Luise F. Pusch (born 14 January 1944 in  Gütersloh, Germany) is a German linguist.  She is regarded as the co-founder of feminist linguistics in Germany, along with Senta Trömel-Plötz.

Life and education 
Luise Pusch studied English, Latin and linguistics at the University of Hamburg. In 1972 she received her doctorate in English. In 1978, she qualified for the linguistics faculty at the University of Konstanz. From 1979 to 1984 she was a Heisenberg Fellow in the field of feminist linguistic research.  Before feminist linguistics became her specialty, she worked on syntactic issues such as construction of gerunds.  From 1982 to 1985 she held professorships in English and German in Leibniz University Hannover and in the University of Duisburg-Essen. In 1985, she was named adjunct professor at the University of Konstanz. In 1990-1991, she was professor for women's studies at the University of Münster. Since 1986, Pusch has been partnered with U.S. Germanist Joey Horsley from Boston, and splits her time between there and Hannover.

Career 
In the mid-1970s, U.S. feminists such as Robin Lakoff and others had begun to pay attention to the gender discrimination inherent in the language itself, and the way it was used.  Feminist linguistics didn't originally develop out of the academic linguistic discipline, but from theoreticians within oppressed groups.  From those beginnings, it was brought into the field of linguistics by two professors of linguistics, Senta Trömel-Plötz and Pusch who started the program of Feminist linguistics at the University of Konstanz.  The first essays to appear in Germany about the topic were in 1979 in the journal Osnabrücker Beiträge zur Sprachtheorie, and in 1980 in Linguistische Berichte.

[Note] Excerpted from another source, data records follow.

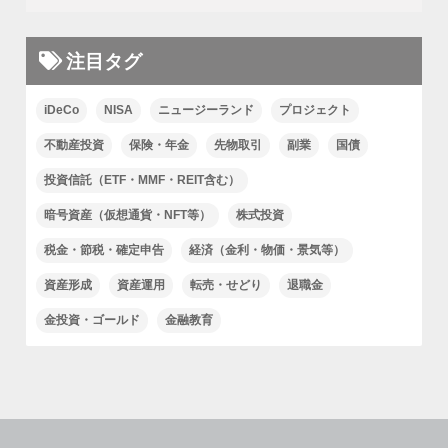
注目タグ
iDeCo
NISA
ニュージーランド
プロジェクト
不動産投資
保険・年金
先物取引
副業
国債
投資信託（ETF・MMF・REIT含む）
暗号資産（仮想通貨・NFT等）
株式投資
税金・節税・確定申告
経済（金利・物価・景気等）
資産形成
資産運用
転売・せどり
退職金
金投資・ゴールド
金融教育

Since the 1970s Pusch has been committed to a gender-appropriate language, for example in essays, commentary, discussions, lectures and workshops.

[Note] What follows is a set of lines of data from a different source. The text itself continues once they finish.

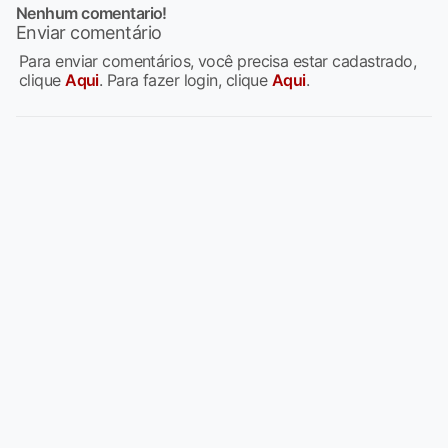
Nenhum comentario!
Enviar comentário
Para enviar comentários, você precisa estar cadastrado,
clique
Aqui
. Para fazer login, clique
Aqui
.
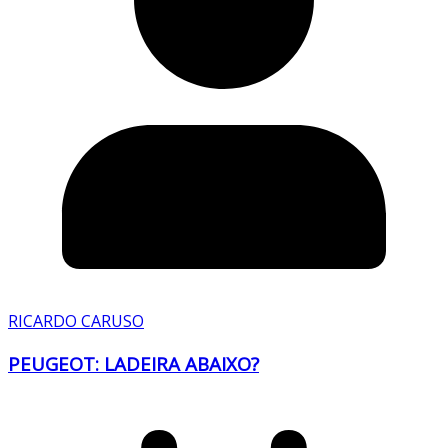
RICARDO CARUSO
PEUGEOT: LADEIRA ABAIXO?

In her 1980 essay, "German as Men's Language: Diagnosis and Therapy Ideas" (Das Deutsche als Männersprache. Diagnose und Therapievorschläge) , she wrote that standard German has a built-in bias favoring males, that this is problematic, and that the simplest solution to the problem lies in partial de-genderization of the language.  To that end, the feminine suffixes -in and -innen could be done away with and (contrary to the existing usage of the language) the male article (der / ein) of the noun would be replaced by the female version (die / eine); female professors would become, simply, "die Professor" (instead of Professorin) or "eine Schriftsteller" (writer) instead of Schriftstellerin. 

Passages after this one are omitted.